Efficacy and Tolerability of Stavudine plus Lamivudine in Treatment-Naive and Treatment-Experienced Patients with HIV-1 Infection

right arrow Christine Katlama, MD; Marc-Antoine Valantin, MD; Sophie Matheron, MD; Anne Coutellier, MD; Vincent Calvez, MD; Diane Descamps, MD; Christophe Longuet, MD; Manuela Bonmarchand, MD; Roland Tubiana, MD; Marcio De Sa, MD; Remi Lancar, MSc; Henri Agut, MD; Francoise Brun-Vezinet, MD; and Dominique Costagliola, PhD

1 October 1998 | Volume 129 Issue 7 | Pages 525-531

Background: A combination of two nucleoside analogues is currently the core of any antiretroviral regimen for HIV-1 infection. Stavudine plus lamivudine has shown an additive effect in vitro, as well as an absence of overlapping toxicity and cross-resistance.

Objective: To evaluate the antiviral efficacy of stavudine plus lamivudine in treatment-naive patients and in patients previously treated with other nucleoside reverse transcriptase inhibitors.

Design: Prospective, open-label pilot study.

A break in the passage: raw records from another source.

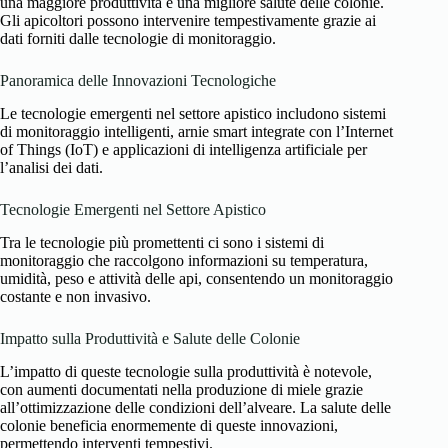
una maggiore produttività e una migliore salute delle colonie.
Gli apicoltori possono intervenire tempestivamente grazie ai
dati forniti dalle tecnologie di monitoraggio.
Panoramica delle Innovazioni Tecnologiche
Le tecnologie emergenti nel settore apistico includono sistemi
di monitoraggio intelligenti, arnie smart integrate con l’Internet
of Things (IoT) e applicazioni di intelligenza artificiale per
l’analisi dei dati.
Tecnologie Emergenti nel Settore Apistico
Tra le tecnologie più promettenti ci sono i sistemi di
monitoraggio che raccolgono informazioni su temperatura,
umidità, peso e attività delle api, consentendo un monitoraggio
costante e non invasivo.
Impatto sulla Produttività e Salute delle Colonie
L’impatto di queste tecnologie sulla produttività è notevole,
con aumenti documentati nella produzione di miele grazie
all’ottimizzazione delle condizioni dell’alveare. La salute delle
colonie beneficia enormemente di queste innovazioni,
permettendo interventi tempestivi.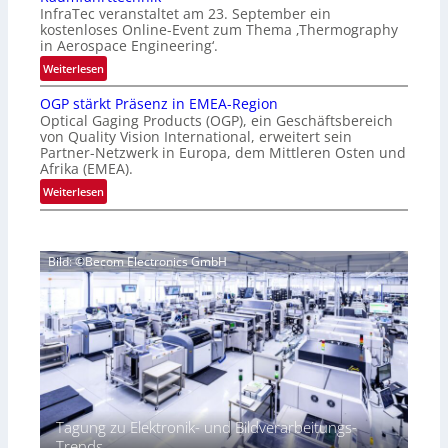
e
‚
InfraTec veranstaltet am 23. September ein
r
H
kostenloses Online-Event zum Thema ‚Thermography
n
y
in Aerospace Engineering‘.
a
p
:
Weiterlesen
t
e
O
i
r
OGP stärkt Präsenz in EMEA-Region
n
o
Optical Gaging Products (OGP), ein Geschäftsbereich
s
l
n
von Quality Vision International, erweitert sein
p
i
Partner-Netzwerk in Europa, dem Mittleren Osten und
a
e
n
Afrika (EMEA).
l
c
e
:
Weiterlesen
V
t
-
O
i
r
E
G
s
a
v
P
i
l
e
Bild: ©Becom Electronics GmbH
s
o
N
n
t
n
e
t
ä
N
w
z
r
i
s
u
k
g
‘
r
t
h
T
P
t
h
r
2
e
ä
0
Tagung zu Elektronik- und Bildverarbeitungs-
r
s
2
Trends
m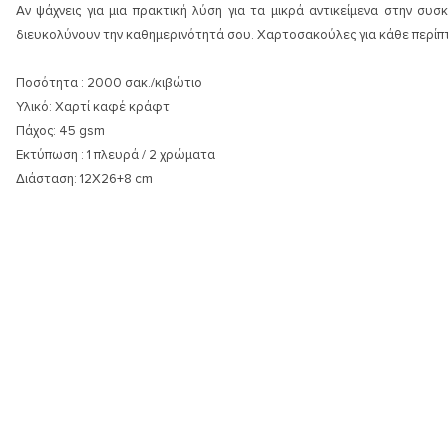
Αν ψάχνεις για μια πρακτική λύση για τα μικρά αντικείμενα στην σ
Ο χρόνος παράδοσης εξαρτάται από την διαθεσιμότητα του προϊόντος σ
Δείτε
Δείτε τι κερδίζετε από τις αγορές σας στην λίστα δώρων. Κάντε κλικ
εδώ
τις προσφορές μας.
εδ
διευκολύνουν την καθημερινότητά σου. Χαρτοσακούλες για κάθε περίπ
Τα μεταφορικά προς το φαρμακείο σας
είναι δωρεάν
και επιβαρύνουν τ
Ποσότητα : 2000 σακ./κιβώτιο
Υλικό: Χαρτί καφέ κράφτ
Πάχος: 45 gsm
Εκτύπωση : 1 πλευρά / 2 χρώματα
Διάσταση: 12Χ26+8 cm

Setting: Three urban clinical centers in Paris.

Patients: 83 patients with CD4+ cell counts between 50 and 400 cells/mm3 (42 treatment-naive and 41 treatment-experienced patients).

Interventions: Stavudine, 40 mg twice daily (30 mg twice daily in patients with a body weight ≤ 60 kg), and lamivudine, 150 mg twice daily.

Measurements: Primary end points for efficacy included changes in plasma viral load and CD4+ cell count at 24 weeks compared with baseline.

Results: Therapy with stavudine plus lamivudine resulted in a median decrease of 1.66 log10 (101.66) (range, –3.04 to –0.79 log10) in plasma HIV-1 RNA; the median increase in CD4+ cell count was 108 cells/mm3 (range, –58 to 406 cells/mm3) at week 24 in treatment-naive patients. In treatment-experienced patients, the median reduction in plasma HIV-1 RNA was 0.55 log10 (range, –2.86 to 0.52 log10), and the median increase in CD4+ cell count was 46 cells/mm3 (range, –188 to 311 cells/mm3). The percentages of patients with less than 3000 HIV-1 RNA copies/mL and less than 400 copies/mL at 24 weeks were, respectively, 57% (95% CI, 41% to 72%) and 26% (CI, 12% to 40%) among treatment-naive patients and 22% (CI, 10% to 38%) and 5% (CI, 1% to 17%) among treatment-experienced patients. Of 82 patients, 14 (17%) experienced grade 3 or 4 toxicity and 2 discontinued therapy because of intolerance toward treatment.

Conclusion: Stavudine plus lamivudine seems to have a potent antiviral effect in treatment-naive and treatment-experienced patients. No major drug-limiting toxicity was found. This two-nucleoside combination should be considered in multidrug therapy for HIV.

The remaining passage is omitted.